● **Aim of the exercise**
Exactly reproduce each entry, leaving out nothing.

(Collection entries)
• • • •

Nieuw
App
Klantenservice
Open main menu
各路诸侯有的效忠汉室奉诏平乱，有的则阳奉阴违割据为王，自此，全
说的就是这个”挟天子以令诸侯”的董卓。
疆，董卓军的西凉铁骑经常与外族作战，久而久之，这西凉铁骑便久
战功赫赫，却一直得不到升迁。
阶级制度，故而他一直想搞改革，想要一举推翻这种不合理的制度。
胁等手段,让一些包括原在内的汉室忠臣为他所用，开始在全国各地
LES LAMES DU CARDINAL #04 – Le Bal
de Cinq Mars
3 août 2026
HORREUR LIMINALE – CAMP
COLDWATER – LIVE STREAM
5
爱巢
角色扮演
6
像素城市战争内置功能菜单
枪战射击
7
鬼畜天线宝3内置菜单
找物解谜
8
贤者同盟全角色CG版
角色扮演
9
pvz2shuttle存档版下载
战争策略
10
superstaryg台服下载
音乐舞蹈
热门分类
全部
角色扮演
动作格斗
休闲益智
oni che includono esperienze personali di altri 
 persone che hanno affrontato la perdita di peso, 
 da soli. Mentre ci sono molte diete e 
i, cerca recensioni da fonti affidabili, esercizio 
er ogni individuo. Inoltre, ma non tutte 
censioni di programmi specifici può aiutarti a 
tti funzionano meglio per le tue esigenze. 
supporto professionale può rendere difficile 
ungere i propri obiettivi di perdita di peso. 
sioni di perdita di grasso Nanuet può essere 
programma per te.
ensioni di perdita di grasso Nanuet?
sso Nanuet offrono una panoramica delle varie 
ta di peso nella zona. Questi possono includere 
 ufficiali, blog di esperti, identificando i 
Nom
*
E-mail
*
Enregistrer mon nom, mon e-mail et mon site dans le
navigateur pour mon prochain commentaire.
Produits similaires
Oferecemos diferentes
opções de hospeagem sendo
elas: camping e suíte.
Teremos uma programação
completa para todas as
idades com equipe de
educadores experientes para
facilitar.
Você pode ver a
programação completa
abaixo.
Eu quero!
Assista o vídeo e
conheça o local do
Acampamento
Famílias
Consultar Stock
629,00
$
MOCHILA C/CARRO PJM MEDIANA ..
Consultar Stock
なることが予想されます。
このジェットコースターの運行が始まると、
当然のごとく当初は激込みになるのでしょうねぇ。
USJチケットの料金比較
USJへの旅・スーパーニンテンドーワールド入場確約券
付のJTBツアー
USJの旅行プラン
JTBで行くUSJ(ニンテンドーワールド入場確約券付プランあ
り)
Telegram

• • • •

● **Finished task**
Nieuw
App
Klantenservice
Open main menu
各路诸侯有的效忠汉室奉诏平乱，有的则阳奉阴违割据为王，自此，全
说的就是这个”挟天子以令诸侯”的董卓。
疆，董卓军的西凉铁骑经常与外族作战，久而久之，这西凉铁骑便久
战功赫赫，却一直得不到升迁。
阶级制度，故而他一直想搞改革，想要一举推翻这种不合理的制度。
胁等手段,让一些包括原在内的汉室忠臣为他所用，开始在全国各地
LES LAMES DU CARDINAL #04 – Le Bal
de Cinq Mars
3 août 2026
HORREUR LIMINALE – CAMP
COLDWATER – LIVE STREAM
5
爱巢
角色扮演
6
像素城市战争内置功能菜单
枪战射击
7
鬼畜天线宝3内置菜单
找物解谜
8
贤者同盟全角色CG版
角色扮演
9
pvz2shuttle存档版下载
战争策略
10
superstaryg台服下载
音乐舞蹈
热门分类
全部
角色扮演
动作格斗
休闲益智
oni che includono esperienze personali di altri 
 persone che hanno affrontato la perdita di peso, 
 da soli. Mentre ci sono molte diete e 
i, cerca recensioni da fonti affidabili, esercizio 
er ogni individuo. Inoltre, ma non tutte 
censioni di programmi specifici può aiutarti a 
tti funzionano meglio per le tue esigenze. 
supporto professionale può rendere difficile 
ungere i propri obiettivi di perdita di peso. 
sioni di perdita di grasso Nanuet può essere 
programma per te.
ensioni di perdita di grasso Nanuet?
sso Nanuet offrono una panoramica delle varie 
ta di peso nella zona. Questi possono includere 
 ufficiali, blog di esperti, identificando i 
Nom
*
E-mail
*
Enregistrer mon nom, mon e-mail et mon site dans le
navigateur pour mon prochain commentaire.
Produits similaires
Oferecemos diferentes
opções de hospeagem sendo
elas: camping e suíte.
Teremos uma programação
completa para todas as
idades com equipe de
educadores experientes para
facilitar.
Você pode ver a
programação completa
abaixo.
Eu quero!
Assista o vídeo e
conheça o local do
Acampamento
Famílias
Consultar Stock
629,00
$
MOCHILA C/CARRO PJM MEDIANA ..
Consultar Stock
なることが予想されます。
このジェットコースターの運行が始まると、
当然のごとく当初は激込みになるのでしょうねぇ。
USJチケットの料金比較
USJへの旅・スーパーニンテンドーワールド入場確約券
付のJTBツアー
USJの旅行プラン
JTBで行くUSJ(ニンテンドーワールド入場確約券付プランあ
り)
Telegram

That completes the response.